*WHAT YOU WILL DO*
From the listing below, set down exactly the lines between the one holding "Identify the click" and the one holding "inoxmanhphat@gmail.com (554, 589)", inclusive. No other line is wanted.

*PROVIDED INFORMATION*

'''

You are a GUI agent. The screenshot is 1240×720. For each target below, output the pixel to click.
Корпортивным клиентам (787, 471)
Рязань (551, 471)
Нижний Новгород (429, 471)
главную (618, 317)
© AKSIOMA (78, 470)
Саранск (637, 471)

'''
'''

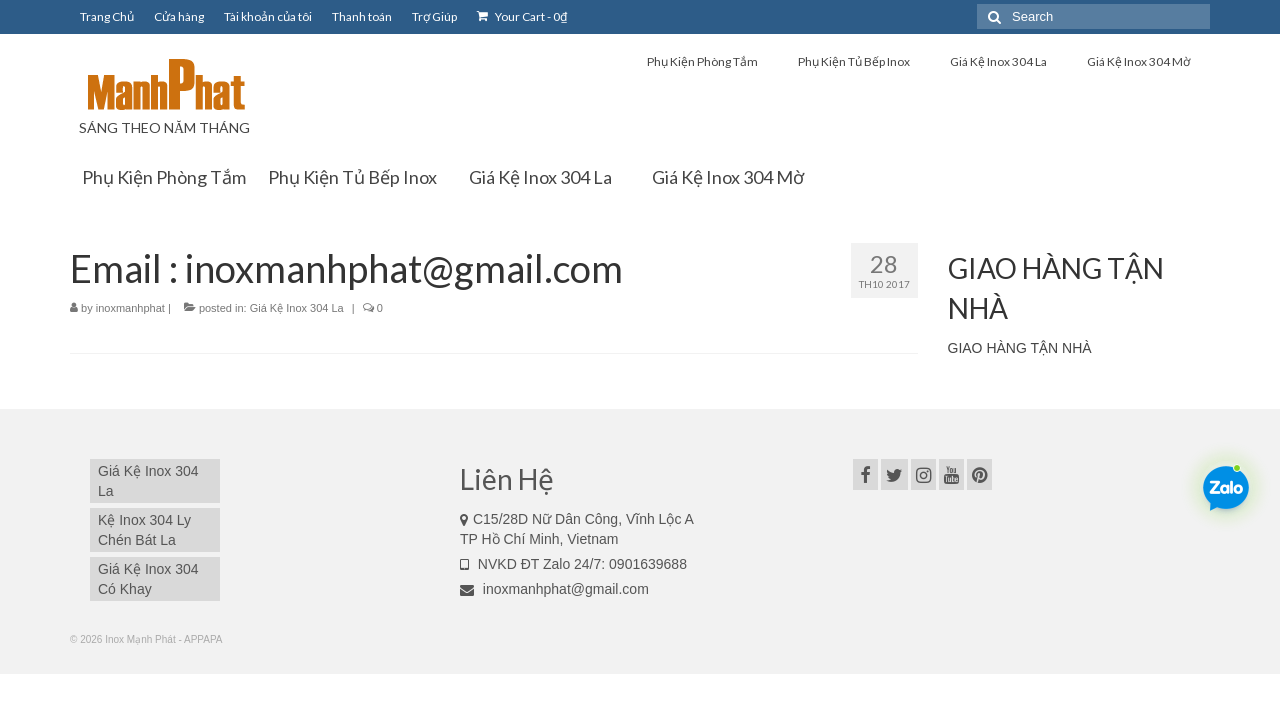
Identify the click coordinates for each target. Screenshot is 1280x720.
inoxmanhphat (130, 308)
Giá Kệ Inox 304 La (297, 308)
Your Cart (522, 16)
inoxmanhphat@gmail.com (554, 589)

'''
'''

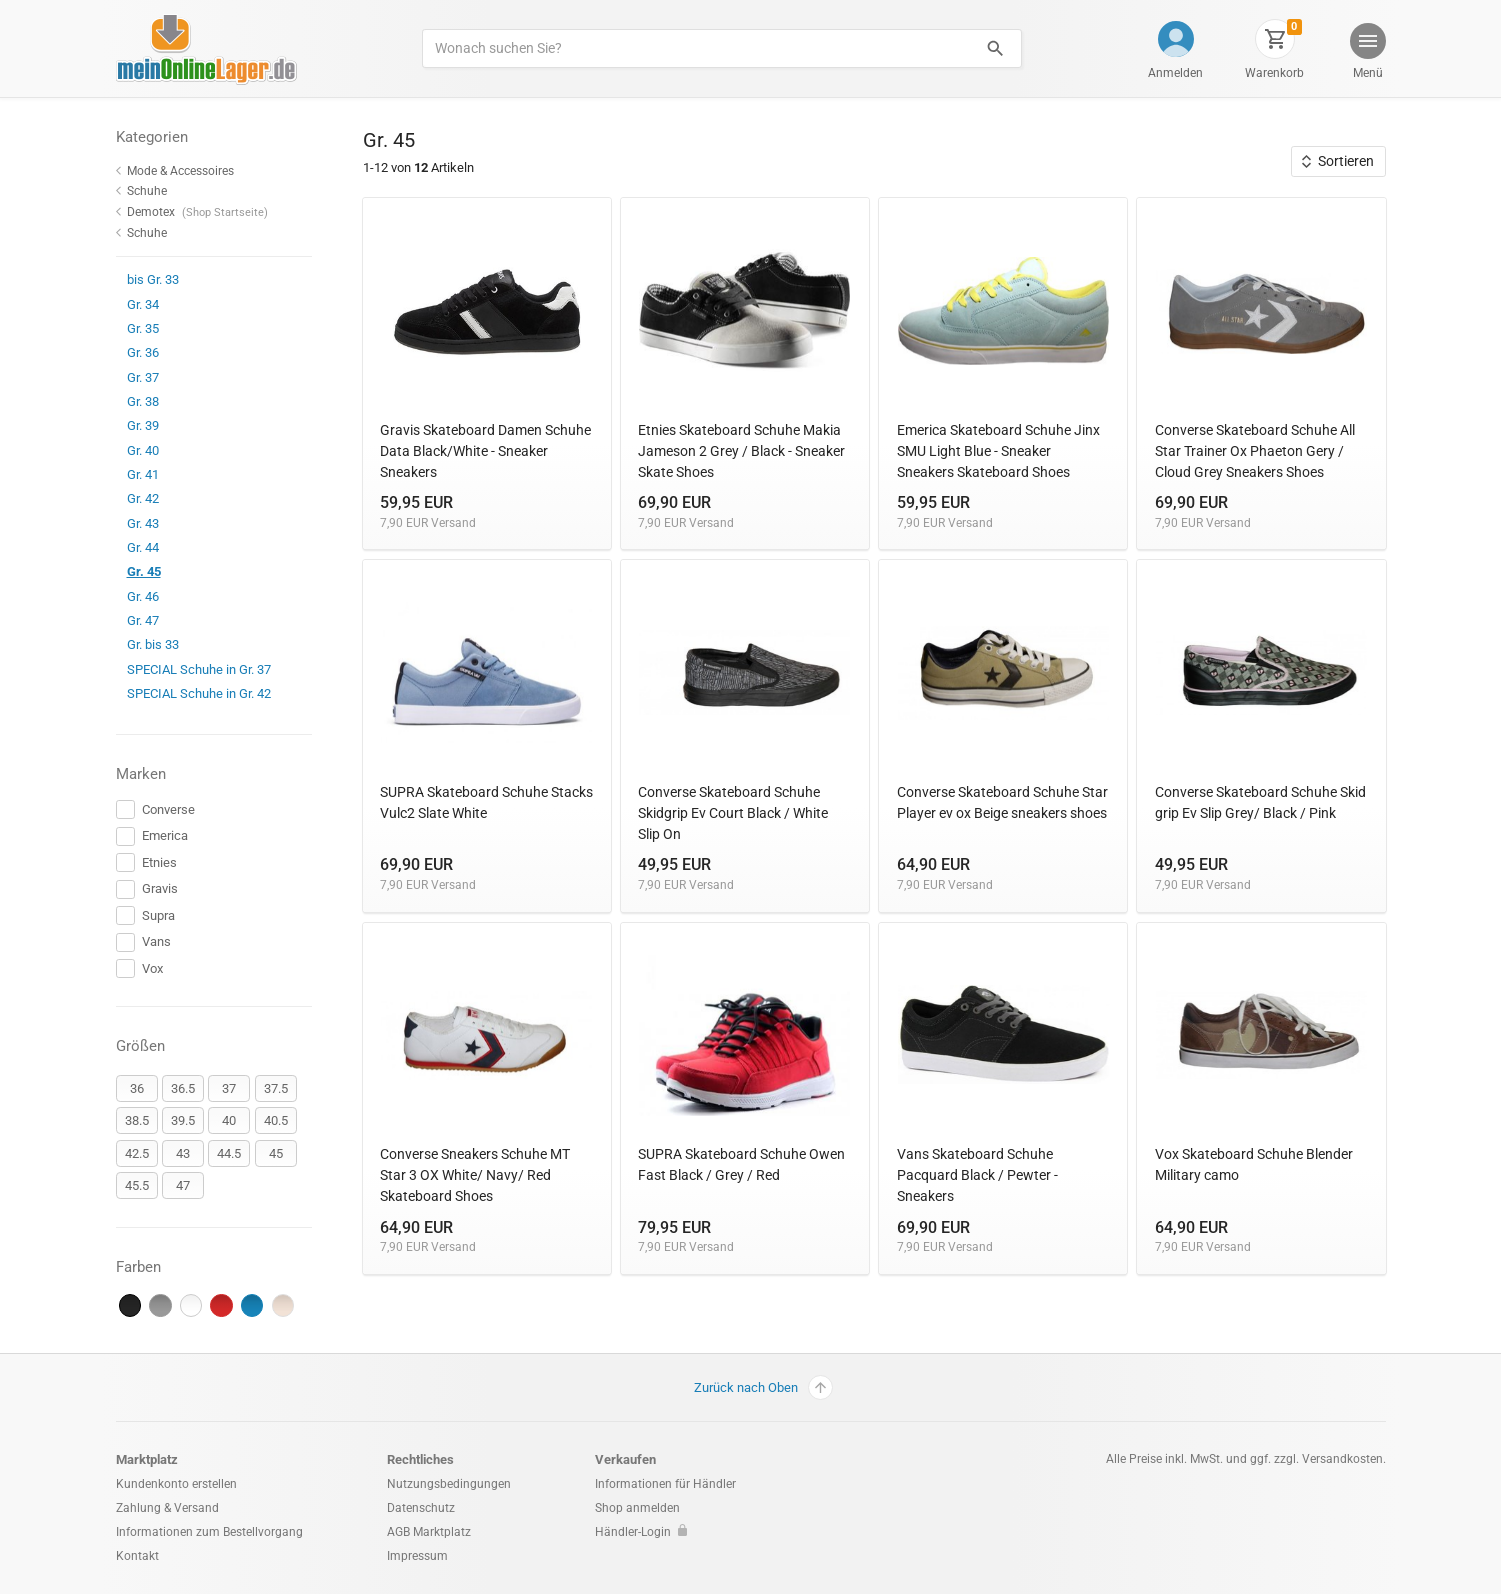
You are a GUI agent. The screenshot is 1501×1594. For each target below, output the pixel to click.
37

'''

*ANSWER*
Identify the click coordinates for each target. Screenshot is 1280x720.
inoxmanhphat (130, 308)
Giá Kệ Inox 304 La (297, 308)
Your Cart (522, 16)
inoxmanhphat@gmail.com (554, 589)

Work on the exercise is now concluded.